● What you will do
In the answer, each line must appear exactly as in the records, and no picture may appear.

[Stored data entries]
•••••

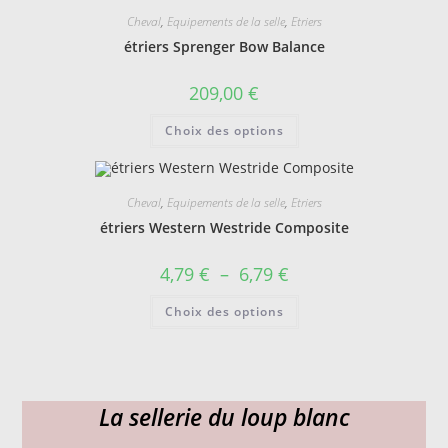
Les
Cheval
,
Equipements de la selle
,
Etriers
options
peuvent
étriers Sprenger Bow Balance
être
choisies
sur
209,00
€
la
page
Ce
du
Choix des options
produit
produit
a
plusieurs
variations.
Les
Cheval
,
Equipements de la selle
,
Etriers
options
peuvent
étriers Western Westride Composite
être
choisies
sur
Plage
4,79
€
–
6,79
€
la
de
page
prix :
Ce
du
Choix des options
4,79 €
produit
produit
à
a
6,79 €
plusieurs
variations.
Les
options
peuvent
La sellerie du loup blanc
être
choisies
sur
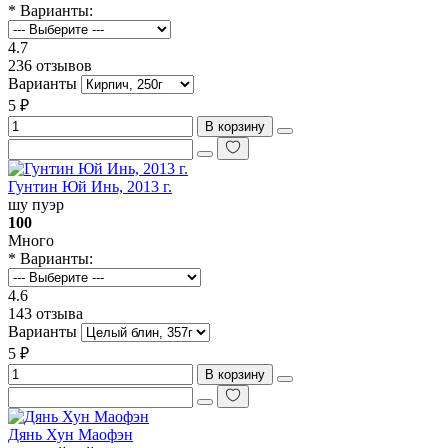
* Варианты:
4.7
236 отзывов
Варианты
5 ₽
В корзину
Гунтин Юй Инь, 2013 г.
шу пуэр
100
Много
* Варианты:
4.6
143 отзыва
Варианты
5 ₽
В корзину
Дянь Хун Маофэн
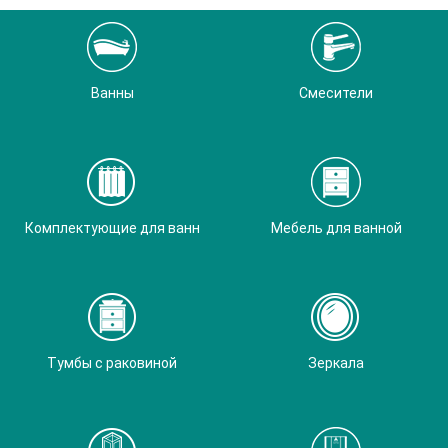
Ванны
Смесители
Комплектующие для ванн
Мебель для ванной
Тумбы с раковиной
Зеркала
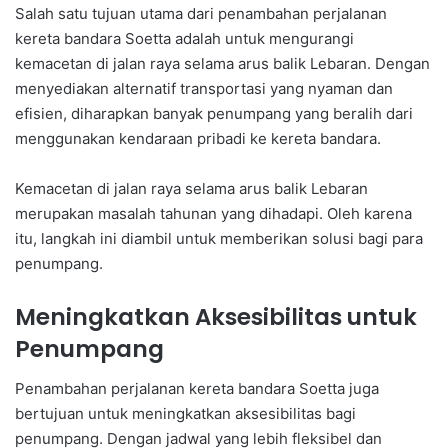
Salah satu tujuan utama dari penambahan perjalanan
kereta bandara Soetta adalah untuk mengurangi
kemacetan di jalan raya selama arus balik Lebaran. Dengan
menyediakan alternatif transportasi yang nyaman dan
efisien, diharapkan banyak penumpang yang beralih dari
menggunakan kendaraan pribadi ke kereta bandara.
Kemacetan di jalan raya selama arus balik Lebaran
merupakan masalah tahunan yang dihadapi. Oleh karena
itu, langkah ini diambil untuk memberikan solusi bagi para
penumpang.
Meningkatkan Aksesibilitas untuk
Penumpang
Penambahan perjalanan kereta bandara Soetta juga
bertujuan untuk meningkatkan aksesibilitas bagi
penumpang. Dengan jadwal yang lebih fleksibel dan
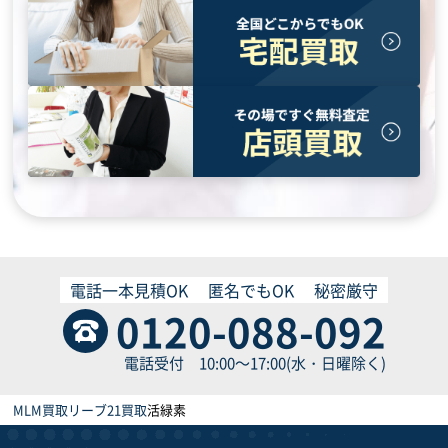
電話一本見積OK
匿名でもOK
秘密厳守
0120-088-092
電話受付 10:00～17:00(水・日曜除く)
MLM買取
リーブ21買取
活緑素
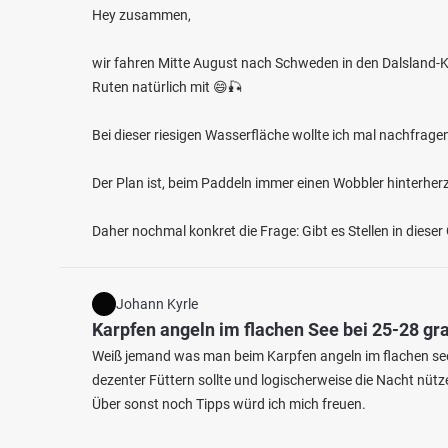
Hey zusammen,
wir fahren Mitte August nach Schweden in den Dalsland-K
Ruten natürlich mit 😄🎣
Bei dieser riesigen Wasserfläche wollte ich mal nachfrage
Der Plan ist, beim Paddeln immer einen Wobbler hinterher
Daher nochmal konkret die Frage: Gibt es Stellen in diese
Johann Kyrle
Karpfen angeln im flachen See bei 25-28 g
Weiß jemand was man beim Karpfen angeln im flachen see
dezenter Füttern sollte und logischerweise die Nacht nütze
Über sonst noch Tipps würd ich mich freuen.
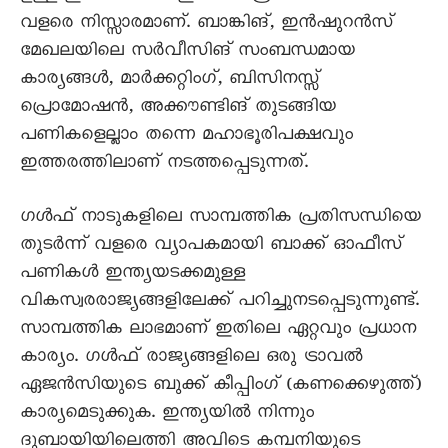
വളരെ നിസ്സാരമാണ്. ബാങ്കിങ്, ഇൻഷുറൻസ്
മേഖലയിലെ സർവീസിങ് സംബന്ധമായ
കാര്യങ്ങൾ, മാർക്കറ്റിംഗ്, ബിസിനസ്സ്
പ്രൊമോഷൻ, അക്കൗണ്ടിങ്‌ തുടങ്ങിയ
പണികളെല്ലാം തന്നെ മഹാഭൂരിപക്ഷവും
ഇത്തരത്തിലാണ് നടത്തപ്പെടുന്നത്.
ഗൾഫ് നാടുകളിലെ സാമ്പത്തിക പ്രതിസന്ധിയെ
തുടർന്ന് വളരെ വ്യാപകമായി ബാക്ക് ഓഫീസ്
പണികൾ ഇന്ത്യയടക്കമുള്ള
വികസ്വരരാജ്യങ്ങളിലേക്ക് പറിച്ചുനടപ്പെടുന്നുണ്ട്.
സാമ്പത്തിക ലാഭമാണ് ഇതിലെ ഏറ്റവും പ്രധാന
കാര്യം. ഗൾഫ് രാജ്യങ്ങളിലെ ഒരു ട്രാവൽ
ഏജൻസിയുടെ ബുക്ക് കീപ്പിംഗ് (കണക്കെഴുത്ത്)
കാര്യമെടുക്കുക. ഇന്ത്യയിൽ നിന്നും
ദുബായിയിലെത്തി അവിടെ കമ്പനിയുടെ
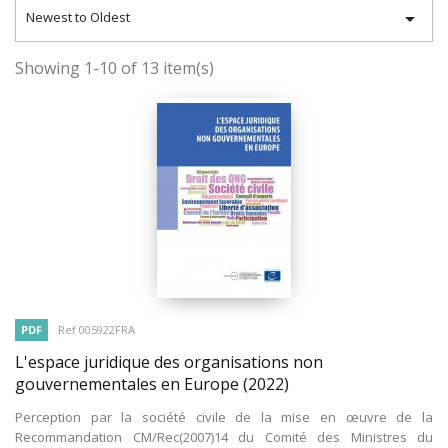

Newest to Oldest
Showing 1-10 of 13 item(s)
PDF
Ref 005922FRA
L'espace juridique des organisations non
gouvernementales en Europe
(2022)
Perception par la société civile de la mise en œuvre de la
Recommandation CM/Rec(2007)14 du Comité des Ministres du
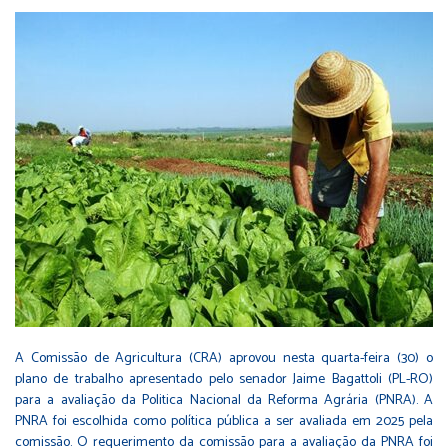
A Comissão de Agricultura (CRA) aprovou nesta quarta-feira (30) o
plano de trabalho apresentado pelo senador Jaime Bagattoli (PL-RO)
para a avaliação da Politica Nacional da Reforma Agrária (PNRA). A
PNRA foi escolhida como política pública a ser avaliada em 2025 pela
comissão. O requerimento da comissão para a avaliação da PNRA foi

•••••

● Solution
Les
Cheval
,
Equipements de la selle
,
Etriers
options
peuvent
étriers Sprenger Bow Balance
être
choisies
sur
209,00
€
la
page
Ce
du
Choix des options
produit
produit
a
plusieurs
variations.
Les
Cheval
,
Equipements de la selle
,
Etriers
options
peuvent
étriers Western Westride Composite
être
choisies
sur
Plage
4,79
€
–
6,79
€
la
de
page
prix :
Ce
du
Choix des options
4,79 €
produit
produit
à
a
6,79 €
plusieurs
variations.
Les
options
peuvent
La sellerie du loup blanc
être
choisies
sur
* Варианты:
4.7
236 отзывов
Варианты
5 ₽
В корзину
Гунтин Юй Инь, 2013 г.
шу пуэр
100
Много
* Варианты:
4.6
143 отзыва
Варианты
5 ₽
В корзину
Дянь Хун Маофэн
Ванны
Смесители
Комплектующие для ванн
Мебель для ванной
Тумбы с раковиной
Зеркала
Salah satu tujuan utama dari penambahan perjalanan
kereta bandara Soetta adalah untuk mengurangi
kemacetan di jalan raya selama arus balik Lebaran. Dengan
menyediakan alternatif transportasi yang nyaman dan
efisien, diharapkan banyak penumpang yang beralih dari
menggunakan kendaraan pribadi ke kereta bandara.
Kemacetan di jalan raya selama arus balik Lebaran
merupakan masalah tahunan yang dihadapi. Oleh karena
itu, langkah ini diambil untuk memberikan solusi bagi para
penumpang.
Meningkatkan Aksesibilitas untuk
Penumpang
Penambahan perjalanan kereta bandara Soetta juga
bertujuan untuk meningkatkan aksesibilitas bagi
penumpang. Dengan jadwal yang lebih fleksibel dan
電話一本見積OK
匿名でもOK
秘密厳守
0120-088-092
電話受付 10:00～17:00(水・日曜除く)
MLM買取
リーブ21買取
活緑素
Hey zusammen,
wir fahren Mitte August nach Schweden in den Dalsland-K
Ruten natürlich mit 😄🎣
Bei dieser riesigen Wasserfläche wollte ich mal nachfrage
Der Plan ist, beim Paddeln immer einen Wobbler hinterher
Daher nochmal konkret die Frage: Gibt es Stellen in diese
Johann Kyrle
Karpfen angeln im flachen See bei 25-28 g
Weiß jemand was man beim Karpfen angeln im flachen see
dezenter Füttern sollte und logischerweise die Nacht nütze
Über sonst noch Tipps würd ich mich freuen.
വളരെ നിസ്സാരമാണ്. ബാങ്കിങ്, ഇൻഷുറൻസ്
മേഖലയിലെ സർവീസിങ് സംബന്ധമായ
കാര്യങ്ങൾ, മാർക്കറ്റിംഗ്, ബിസിനസ്സ്
പ്രൊമോഷൻ, അക്കൗണ്ടിങ്‌ തുടങ്ങിയ
പണികളെല്ലാം തന്നെ മഹാഭൂരിപക്ഷവും
ഇത്തരത്തിലാണ് നടത്തപ്പെടുന്നത്.
ഗൾഫ് നാടുകളിലെ സാമ്പത്തിക പ്രതിസന്ധിയെ
തുടർന്ന് വളരെ വ്യാപകമായി ബാക്ക് ഓഫീസ്
പണികൾ ഇന്ത്യയടക്കമുള്ള
വികസ്വരരാജ്യങ്ങളിലേക്ക് പറിച്ചുനടപ്പെടുന്നുണ്ട്.
സാമ്പത്തിക ലാഭമാണ് ഇതിലെ ഏറ്റവും പ്രധാന
കാര്യം. ഗൾഫ് രാജ്യങ്ങളിലെ ഒരു ട്രാവൽ
ഏജൻസിയുടെ ബുക്ക് കീപ്പിംഗ് (കണക്കെഴുത്ത്)
കാര്യമെടുക്കുക. ഇന്ത്യയിൽ നിന്നും
ദുബായിയിലെത്തി അവിടെ കമ്പനിയുടെ

Newest to Oldest
Showing 1-10 of 13 item(s)
PDF
Ref 005922FRA
L'espace juridique des organisations non
gouvernementales en Europe
(2022)
Perception par la société civile de la mise en œuvre de la
Recommandation CM/Rec(2007)14 du Comité des Ministres du
A Comissão de Agricultura (CRA) aprovou nesta quarta-feira (30) o
plano de trabalho apresentado pelo senador Jaime Bagattoli (PL-RO)
para a avaliação da Politica Nacional da Reforma Agrária (PNRA). A
PNRA foi escolhida como política pública a ser avaliada em 2025 pela
comissão. O requerimento da comissão para a avaliação da PNRA foi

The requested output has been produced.